La imagen que vemos representa una esfera celeste. En ella se cruzan los grandes círculos que estructuran el firmamento: el ecuador, la eclíptica, los polos. Es un modelo del universo, construido según la tradición geocéntrica heredada de la Antigüedad.
Para el navegante del siglo XVI, este esquema no era una abstracción. Era la base de todo. Comprender cómo se desplaza el Sol a lo largo del año, cómo varía su altura, cómo se relaciona con el horizonte, era imprescindible para poder utilizar instrumentos y tablas con precisión.
Este libro, por tanto, no enseña solo a orientarse. Enseña a entender. Y en ese gesto —explicar el cielo para poder recorrer la Tierra— se condensa una de las grandes transformaciones de la historia: el paso de la experiencia a la ciencia.
Pertenece a la Suma de Geographia, publicada en Sevilla en 1519 por Martín Fernández de Enciso. Su ambición es extraordinaria: reunir en un solo libro el conocimiento del mundo tal como se entendía en ese momento, incluyendo por primera vez las tierras recientemente descubiertas al otro lado del océano.
Pero no es solo geografía. La obra incorpora también cosmografía, astronomía y navegación práctica. Explica la estructura del universo según el modelo heredado de la Antigüedad, ofrece métodos para medir la altura del Sol y de la estrella polar, e incluye instrucciones para orientarse en mar abierto.
Es, en cierto modo, un compendio de todo lo necesario para navegar.
Lo más interesante es que su autor no era un teórico aislado. Enciso había participado en expediciones al Nuevo Mundo y conocía de primera mano las dificultades de la navegación oceánica. Su libro nace de esa experiencia, y por eso combina saber académico y práctica real.

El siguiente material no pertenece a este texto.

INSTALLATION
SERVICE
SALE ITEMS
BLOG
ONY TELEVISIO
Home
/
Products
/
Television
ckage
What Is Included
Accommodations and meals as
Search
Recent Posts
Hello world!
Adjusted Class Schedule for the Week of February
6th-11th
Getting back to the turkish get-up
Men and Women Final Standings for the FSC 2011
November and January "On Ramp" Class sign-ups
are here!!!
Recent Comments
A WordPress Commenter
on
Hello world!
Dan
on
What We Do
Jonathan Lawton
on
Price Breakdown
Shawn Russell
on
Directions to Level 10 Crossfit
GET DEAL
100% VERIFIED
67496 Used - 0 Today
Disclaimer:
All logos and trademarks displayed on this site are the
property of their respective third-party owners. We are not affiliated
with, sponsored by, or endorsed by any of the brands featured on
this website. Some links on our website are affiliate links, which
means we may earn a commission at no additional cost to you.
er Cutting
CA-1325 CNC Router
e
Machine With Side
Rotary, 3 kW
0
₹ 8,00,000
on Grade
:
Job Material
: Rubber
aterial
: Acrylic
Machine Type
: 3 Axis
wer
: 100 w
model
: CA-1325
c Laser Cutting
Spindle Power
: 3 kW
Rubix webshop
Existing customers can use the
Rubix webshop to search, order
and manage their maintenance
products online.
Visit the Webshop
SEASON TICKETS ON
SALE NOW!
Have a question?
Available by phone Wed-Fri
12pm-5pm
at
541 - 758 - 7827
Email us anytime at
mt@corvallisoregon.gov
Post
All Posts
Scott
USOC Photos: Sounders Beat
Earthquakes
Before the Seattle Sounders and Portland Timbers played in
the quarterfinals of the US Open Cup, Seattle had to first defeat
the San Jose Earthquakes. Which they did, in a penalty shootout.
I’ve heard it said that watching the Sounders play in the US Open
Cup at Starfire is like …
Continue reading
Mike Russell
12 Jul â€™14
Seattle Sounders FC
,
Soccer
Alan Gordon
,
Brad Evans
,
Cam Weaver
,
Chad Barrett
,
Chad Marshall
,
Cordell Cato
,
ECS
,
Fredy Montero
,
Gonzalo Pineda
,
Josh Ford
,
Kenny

Aquí, por primera vez, el mundo no solo se mide o se interpreta. Se describe. Y en ese gesto —poner por escrito el mundo conocido— se consolida una idea fundamental: que la Tierra, por vasta que sea, puede ser comprendida, recorrida… y finalmente, representada.
Al final, entre tratados de navegación y cosmografías aparece un libro que parece romper el discurso. No habla del cielo ni del rumbo, sino de plantas, sustancias y propiedades naturales.
Se trata de la Naturalis historiae opus novum, publicada en 1551 por el médico y botánico Adam Lonitzer, una de las figuras destacadas de la historia natural renacentista. Su obra, ampliamente difundida durante más de dos siglos, reunía el conocimiento sobre especies vegetales, animales y minerales, así como sus aplicaciones medicinales.
A primera vista, podría parecer ajena a todo lo anterior. Pero en realidad forma parte del mismo proceso porque una vez que el mundo ha sido medido, explicado y recorrido, queda algo por hacer: comprenderlo.
Los grandes viajes oceánicos no solo ampliaron los mapas. También multiplicaron el conocimiento sobre la naturaleza. Nuevas especies, nuevos usos, nuevas preguntas. Y fue necesario registrarlo todo.
El cielo, que había guiado al navegante hasta lugares desconocidos, cede el protagonismo a la Tierra.
Al recorrer estos libros, la sensación es clara: no estamos solo ante obras antiguas, sino ante las piezas de un mismo sistema de conocimiento. Desde el mundo medido por Claudio Ptolomeo hasta el cielo calculado por Abraham Zacuto, pasando por las instrucciones prácticas de Pedro de Medina y la explicación cosmográfica de Francisco Falero, todo converge en un mismo objetivo: orientarse en un espacio desconocido. Con Martín Fernández de Enciso ese mundo comienza a describirse, a fijarse por escrito. Y finalmente, con Adam Lonitzer, deja de ser solo un lugar que recorrer para convertirse en un objeto de estudio.
Es, en el fondo, una misma historia contada en distintos lenguajes: el del cielo, el de los números, el de los instrumentos y, por último, el de la observación directa de la naturaleza. Una historia en la que el conocimiento no parte de cero, sino que se amplía, se corrige y se conecta. La astronomía permitió cruzar océanos; la experiencia los llenó de contenido. Y con ello, el mundo dejó de ser solo heredado para empezar, verdaderamente, a conocerse.